**Source information**
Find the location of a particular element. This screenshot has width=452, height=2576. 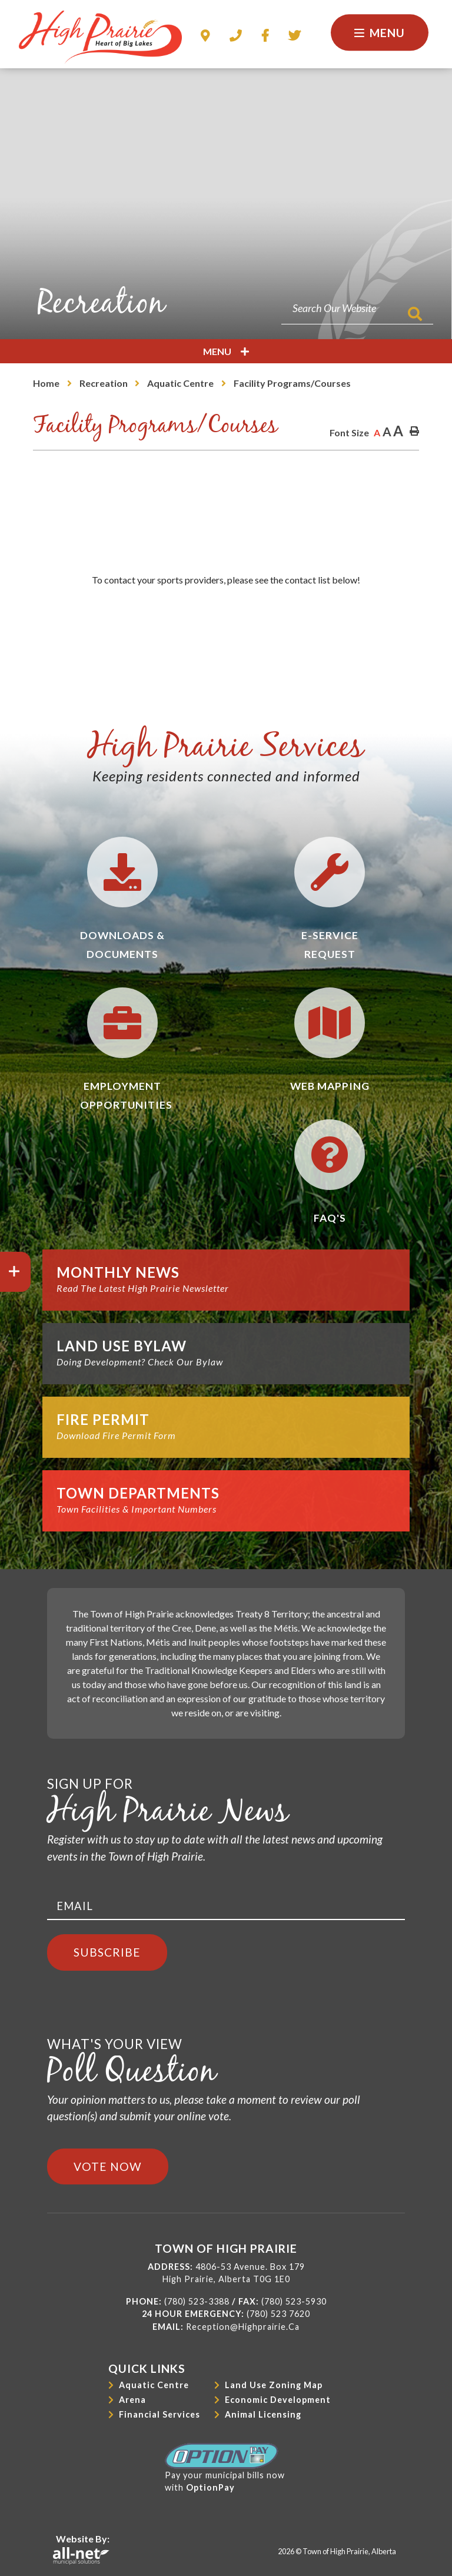

[Search Our Website] is located at coordinates (357, 308).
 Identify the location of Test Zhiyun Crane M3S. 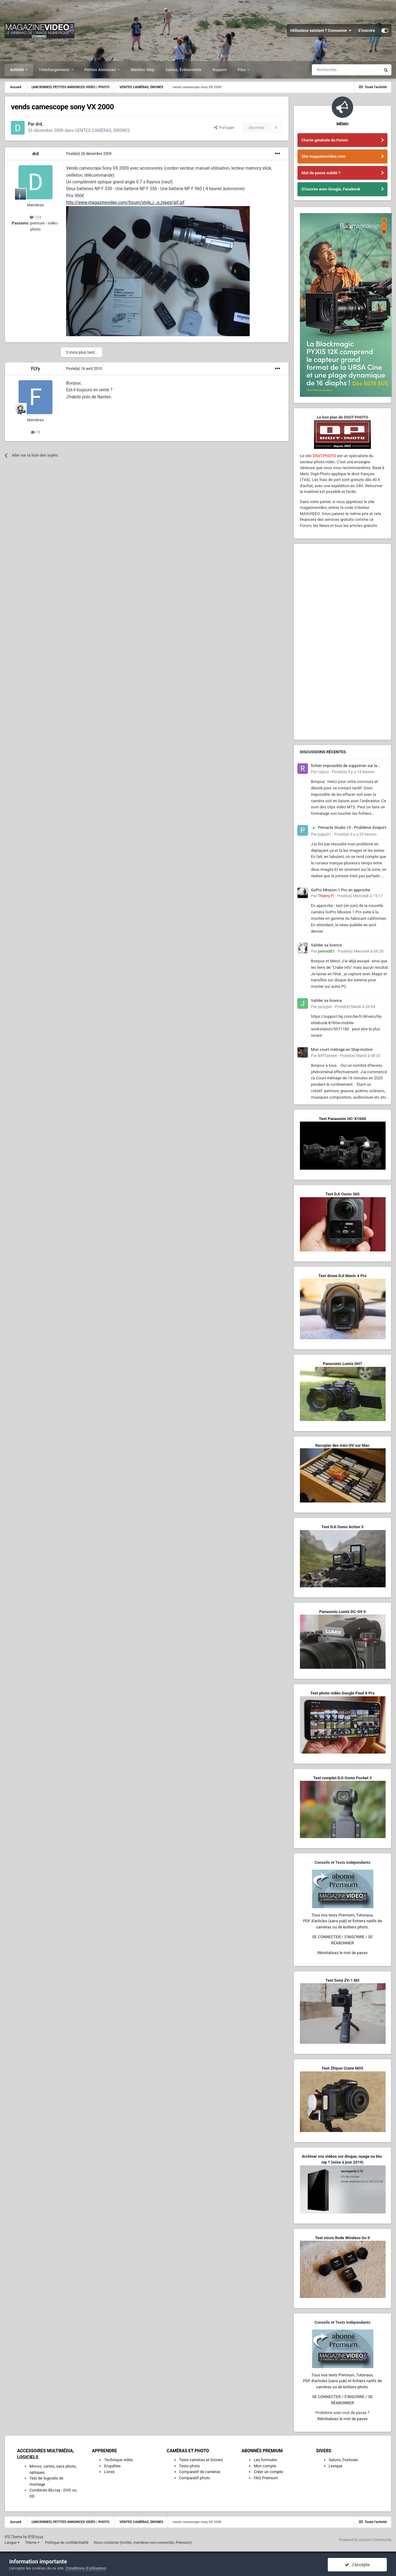
(342, 2068).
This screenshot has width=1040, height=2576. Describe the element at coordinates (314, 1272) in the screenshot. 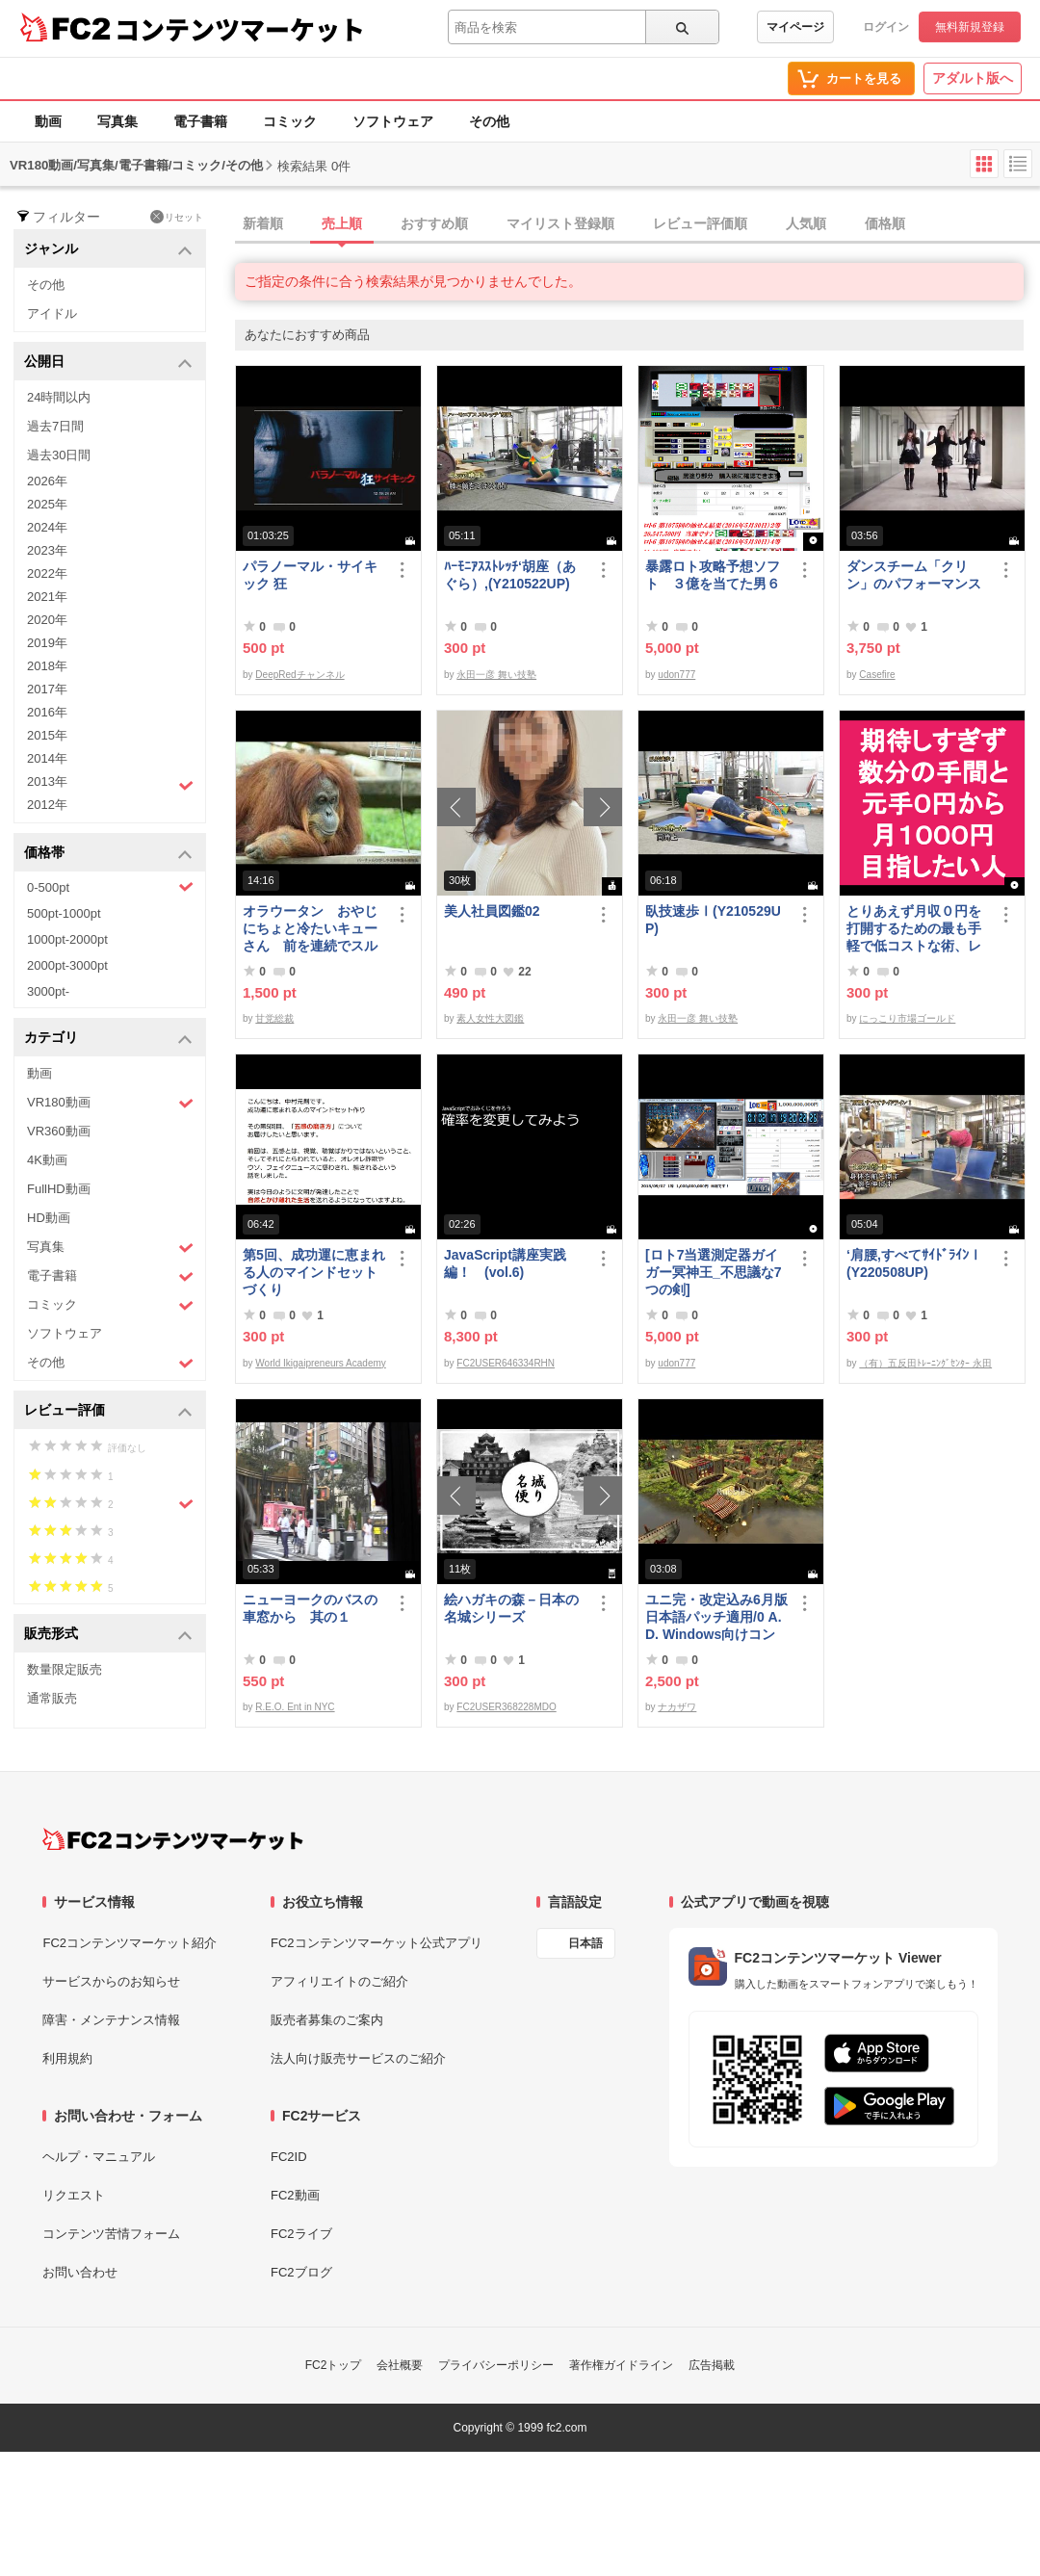

I see `第5回、成功運に恵まれる人のマインドセットづくり` at that location.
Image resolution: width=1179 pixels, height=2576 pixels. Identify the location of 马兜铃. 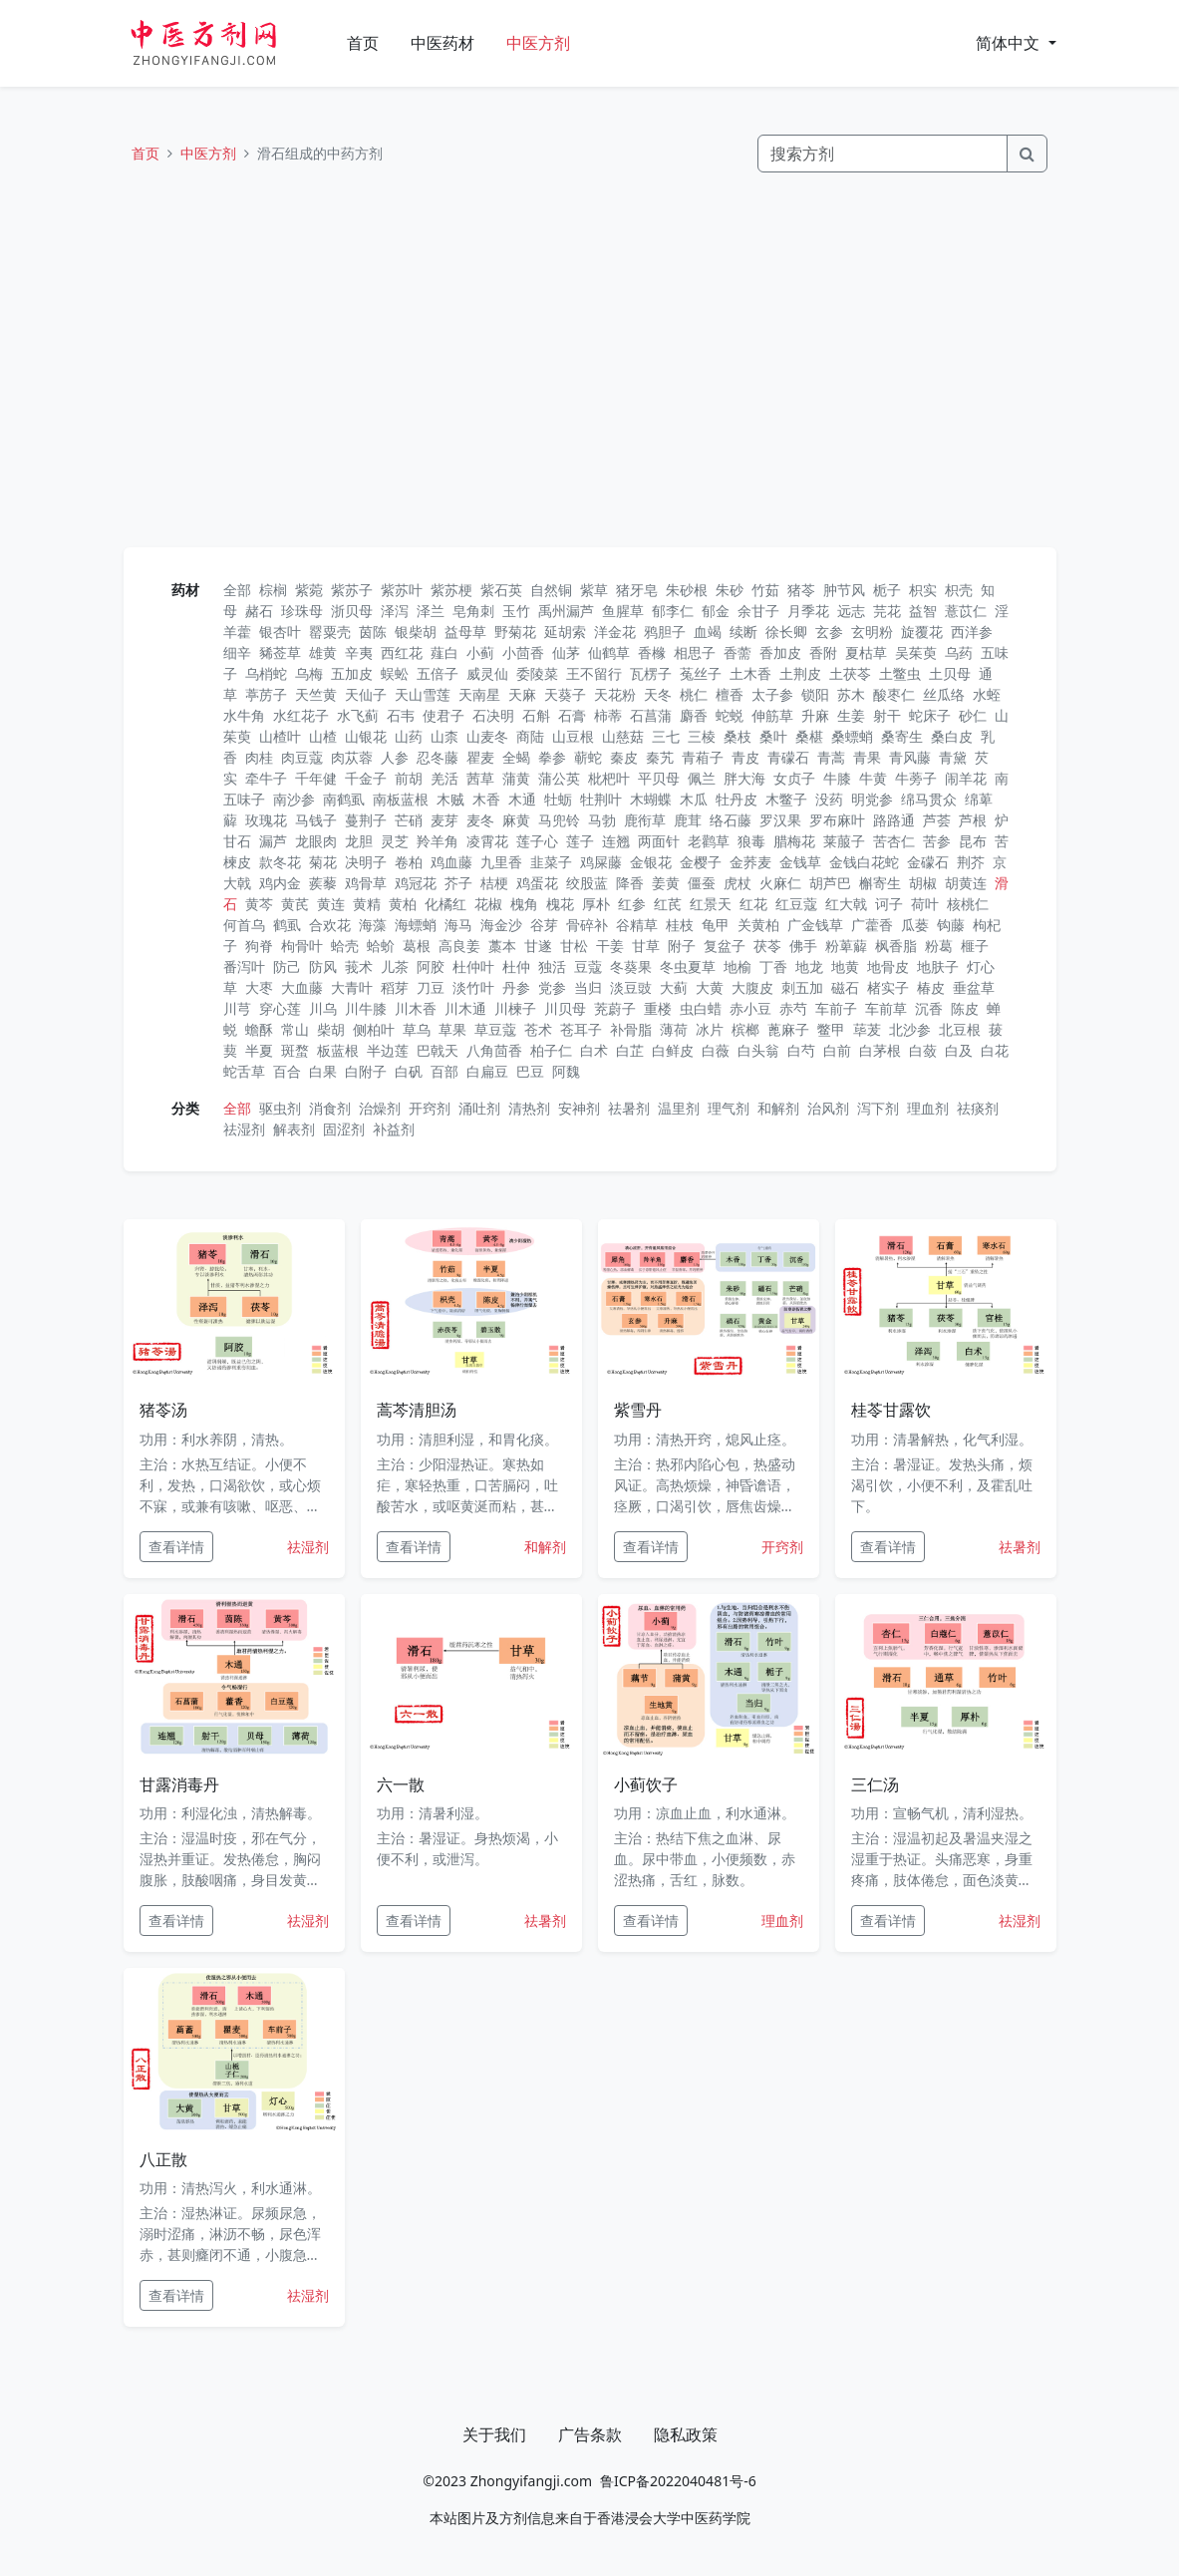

**Task statement**
Except for the pictures, set down each line of the records exactly as it appears.

**Result**
Find the location of a particular element. This screenshot has width=452, height=2576. 

[Search Our Website] is located at coordinates (357, 308).
 Identify the location of Test Zhiyun Crane M3S. 
(342, 2068).
This screenshot has width=1040, height=2576. Describe the element at coordinates (314, 1272) in the screenshot. 

I see `第5回、成功運に恵まれる人のマインドセットづくり` at that location.
Image resolution: width=1179 pixels, height=2576 pixels. Identify the location of 马兜铃. 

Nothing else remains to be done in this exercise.